Work instruction:
Leave every picture out and give back the lines below from the first through the line that holds "d’énergie qui la", exactly as written.

--- Material for the task Enclosed Below ---

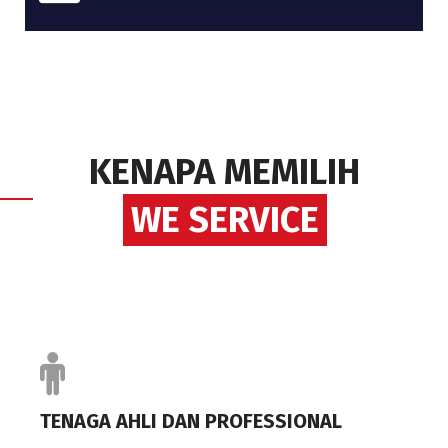
KENAPA MEMILIH
WE SERVICE
TENAGA AHLI DAN PROFESSIONAL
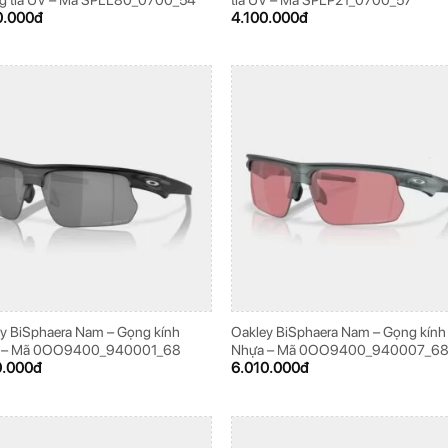
0.000
đ
4.100.000
đ
y BiSphaera Nam – Gọng kính
Oakley BiSphaera Nam – Gọng kính
 – Mã 0OO9400_940001_68
Nhựa – Mã 0OO9400_940007_6
0.000
đ
6.010.000
đ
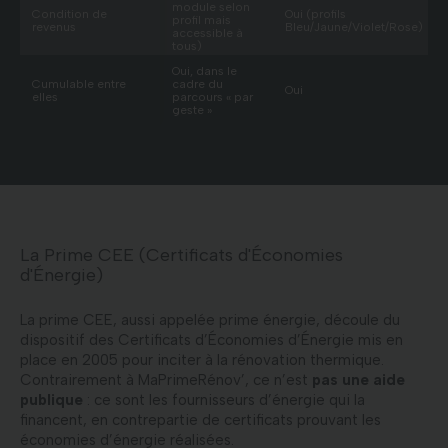
module selon
Condition de
Oui (profils
profil mais
revenus
Bleu/Jaune/Violet/Rose)
accessible à
tous)
Oui, dans le
Cumulable entre
cadre du
Oui
elles
parcours « par
geste »
La Prime CEE (Certificats d'Économies
d'Énergie)
La prime CEE, aussi appelée prime énergie, découle du
dispositif des Certificats d’Économies d’Énergie mis en
place en 2005 pour inciter à la rénovation thermique.
Contrairement à MaPrimeRénov’, ce n’est
pas une aide
publique
: ce sont les fournisseurs d’énergie qui la
financent, en contrepartie de certificats prouvant les
économies d’énergie réalisées.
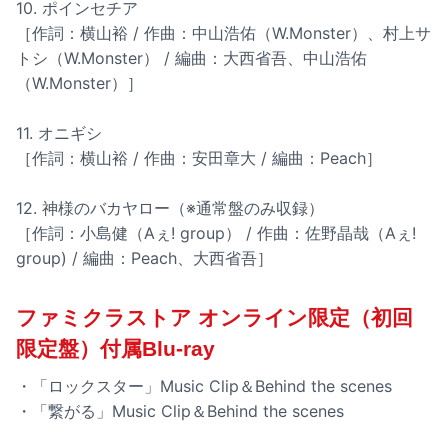
10. ポインセチア
［作詞：横山裕 / 作曲：中山浩佑（W.Monster）、村上サ
トシ（W.Monster） / 編曲：大西省吾、中山浩佑
（W.Monster）］
11. オニギシ
［作詞：横山裕 / 作曲：安田章大 / 編曲：Peach］
12. 神様のバカヤロー（※通常盤のみ収録）
［作詞：小島健（Aぇ! group） / 作曲：佐野晶哉（Aぇ!
group) / 編曲：Peach、大西省吾］
ファミクラストア オンライン限定（初回
限定盤）付属Blu-ray
・「ロックスター」Music Clip＆Behind the scenes
・「繋がる」Music Clip＆Behind the scenes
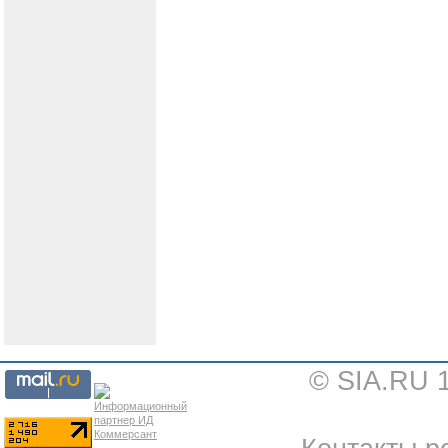
© SIA.RU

--- End of Enclosed Material for the task ---

Task answer:
KENAPA MEMILIH
WE SERVICE
TENAGA AHLI DAN PROFESSIONAL
0.000
đ
4.100.000
đ
y BiSphaera Nam – Gọng kính
Oakley BiSphaera Nam – Gọng kính
 – Mã 0OO9400_940001_68
Nhựa – Mã 0OO9400_940007_6
0.000
đ
6.010.000
đ
module selon
Condition de
Oui (profils
profil mais
revenus
Bleu/Jaune/Violet/Rose)
accessible à
tous)
Oui, dans le
Cumulable entre
cadre du
Oui
elles
parcours « par
geste »
La Prime CEE (Certificats d'Économies
d'Énergie)
La prime CEE, aussi appelée prime énergie, découle du
dispositif des Certificats d’Économies d’Énergie mis en
place en 2005 pour inciter à la rénovation thermique.
Contrairement à MaPrimeRénov’, ce n’est
pas une aide
publique
: ce sont les fournisseurs d’énergie qui la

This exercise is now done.